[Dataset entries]

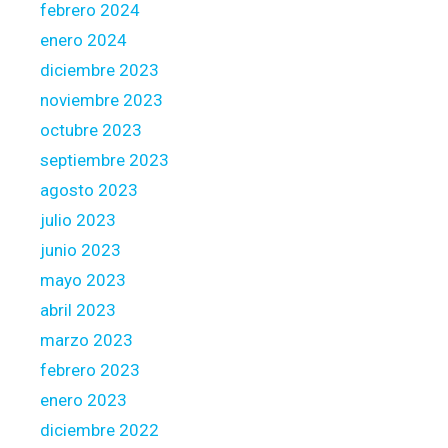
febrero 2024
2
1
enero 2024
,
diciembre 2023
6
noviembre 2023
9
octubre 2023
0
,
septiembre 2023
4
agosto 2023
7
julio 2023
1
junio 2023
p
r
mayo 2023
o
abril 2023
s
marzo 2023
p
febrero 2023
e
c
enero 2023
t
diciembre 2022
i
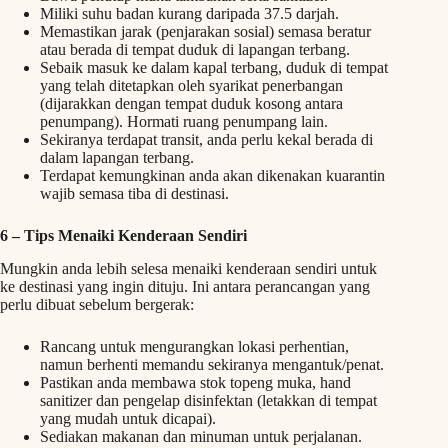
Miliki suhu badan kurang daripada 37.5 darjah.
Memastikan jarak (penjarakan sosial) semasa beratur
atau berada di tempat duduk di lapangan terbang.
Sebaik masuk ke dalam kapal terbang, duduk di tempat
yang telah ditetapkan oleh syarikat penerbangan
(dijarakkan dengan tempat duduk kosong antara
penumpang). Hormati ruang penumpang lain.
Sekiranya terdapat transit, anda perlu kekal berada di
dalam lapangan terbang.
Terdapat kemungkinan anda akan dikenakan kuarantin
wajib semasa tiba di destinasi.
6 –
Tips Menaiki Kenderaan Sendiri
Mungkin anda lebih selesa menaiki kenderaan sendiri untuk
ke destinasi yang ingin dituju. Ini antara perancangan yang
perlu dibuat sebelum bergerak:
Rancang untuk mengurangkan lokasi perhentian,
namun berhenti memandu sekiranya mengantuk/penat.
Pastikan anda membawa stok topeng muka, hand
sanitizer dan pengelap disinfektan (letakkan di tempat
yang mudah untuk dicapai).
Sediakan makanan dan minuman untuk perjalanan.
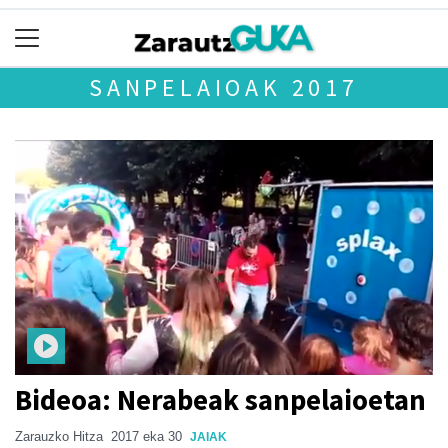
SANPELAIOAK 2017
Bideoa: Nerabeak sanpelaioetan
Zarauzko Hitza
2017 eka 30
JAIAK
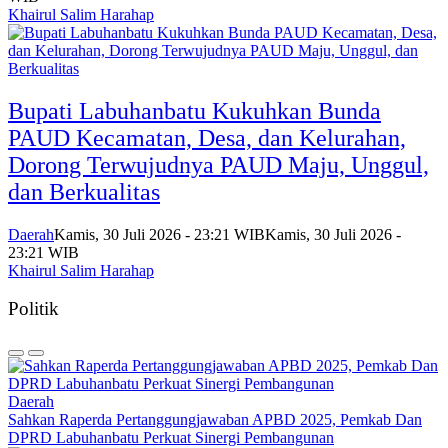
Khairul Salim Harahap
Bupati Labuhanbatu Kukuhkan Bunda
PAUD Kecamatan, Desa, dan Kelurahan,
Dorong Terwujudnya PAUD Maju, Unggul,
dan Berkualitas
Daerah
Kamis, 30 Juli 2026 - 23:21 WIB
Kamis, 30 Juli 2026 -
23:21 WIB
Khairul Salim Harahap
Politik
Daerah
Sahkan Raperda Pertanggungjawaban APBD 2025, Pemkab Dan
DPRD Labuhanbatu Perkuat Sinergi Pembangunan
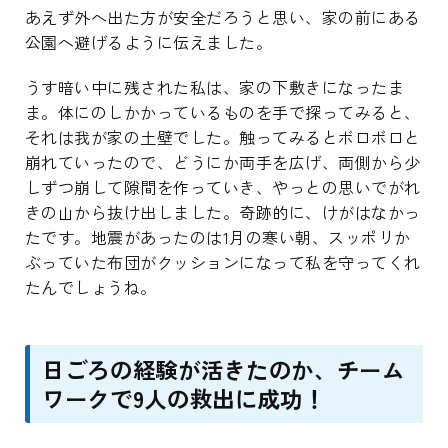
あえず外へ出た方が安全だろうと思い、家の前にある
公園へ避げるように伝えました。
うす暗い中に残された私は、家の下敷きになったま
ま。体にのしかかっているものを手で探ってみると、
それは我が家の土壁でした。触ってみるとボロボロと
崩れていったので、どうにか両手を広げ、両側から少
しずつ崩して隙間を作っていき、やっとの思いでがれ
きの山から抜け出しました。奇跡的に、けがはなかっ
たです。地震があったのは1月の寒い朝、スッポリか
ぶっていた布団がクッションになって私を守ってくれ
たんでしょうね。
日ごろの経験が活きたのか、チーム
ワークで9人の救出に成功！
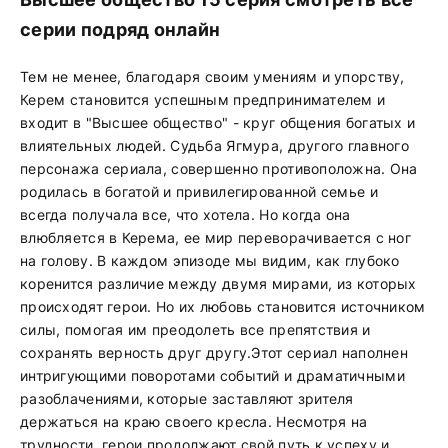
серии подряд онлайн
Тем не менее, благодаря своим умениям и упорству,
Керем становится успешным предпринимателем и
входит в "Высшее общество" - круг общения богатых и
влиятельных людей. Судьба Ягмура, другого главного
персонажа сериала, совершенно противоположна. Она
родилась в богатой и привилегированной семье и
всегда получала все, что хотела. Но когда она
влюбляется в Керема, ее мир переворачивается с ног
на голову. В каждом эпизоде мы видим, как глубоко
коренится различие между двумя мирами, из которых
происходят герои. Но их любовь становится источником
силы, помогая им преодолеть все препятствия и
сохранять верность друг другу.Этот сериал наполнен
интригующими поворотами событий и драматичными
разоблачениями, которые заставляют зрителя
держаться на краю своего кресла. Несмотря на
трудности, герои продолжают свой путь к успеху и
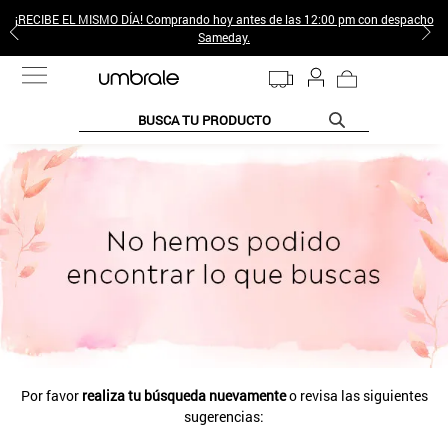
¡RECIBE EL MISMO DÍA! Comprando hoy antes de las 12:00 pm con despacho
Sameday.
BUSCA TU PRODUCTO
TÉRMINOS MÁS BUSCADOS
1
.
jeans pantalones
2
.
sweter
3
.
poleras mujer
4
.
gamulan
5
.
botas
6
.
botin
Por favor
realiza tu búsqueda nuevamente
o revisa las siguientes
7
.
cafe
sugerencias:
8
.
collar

==

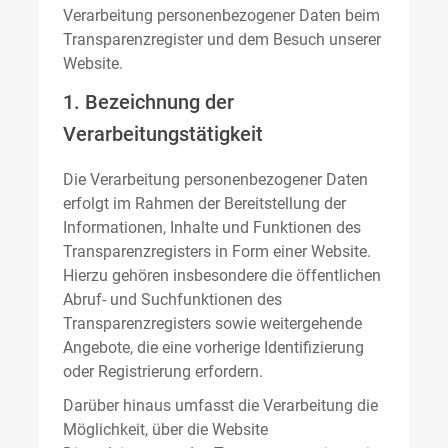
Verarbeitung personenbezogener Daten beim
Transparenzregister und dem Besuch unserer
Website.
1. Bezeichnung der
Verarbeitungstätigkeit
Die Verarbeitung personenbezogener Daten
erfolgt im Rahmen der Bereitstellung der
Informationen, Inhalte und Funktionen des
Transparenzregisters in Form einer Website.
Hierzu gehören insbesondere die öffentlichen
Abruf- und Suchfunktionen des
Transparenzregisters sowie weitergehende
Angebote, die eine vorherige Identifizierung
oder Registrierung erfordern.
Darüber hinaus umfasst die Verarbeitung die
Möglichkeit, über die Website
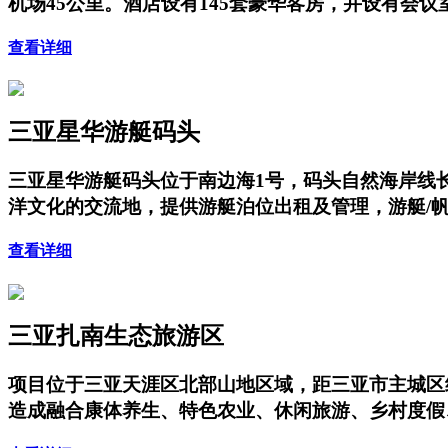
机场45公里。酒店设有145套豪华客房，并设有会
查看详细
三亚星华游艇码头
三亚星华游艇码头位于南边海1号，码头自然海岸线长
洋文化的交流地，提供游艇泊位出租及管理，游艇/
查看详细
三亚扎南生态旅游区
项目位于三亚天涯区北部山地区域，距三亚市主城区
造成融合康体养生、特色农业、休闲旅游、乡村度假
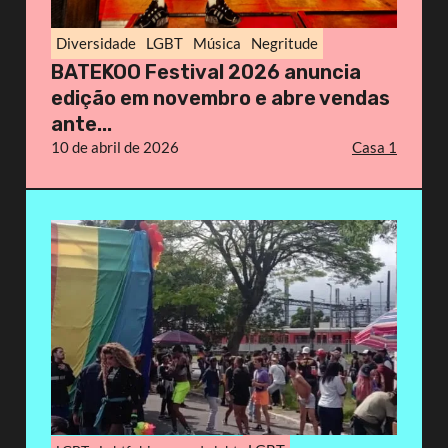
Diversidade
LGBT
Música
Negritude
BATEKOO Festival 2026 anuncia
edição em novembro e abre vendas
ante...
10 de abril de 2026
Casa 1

» EXERCISE DETAILS
Output, from the data above, the lines from the line with "серии подряд онлайн" to the line with "родилась в богатой" exactly as they stand, both ends included and nothing else.

» WRITTEN ANSWER
серии подряд онлайн
Тем не менее, благодаря своим умениям и упорству,
Керем становится успешным предпринимателем и
входит в "Высшее общество" - круг общения богатых и
влиятельных людей. Судьба Ягмура, другого главного
персонажа сериала, совершенно противоположна. Она
родилась в богатой и привилегированной семье и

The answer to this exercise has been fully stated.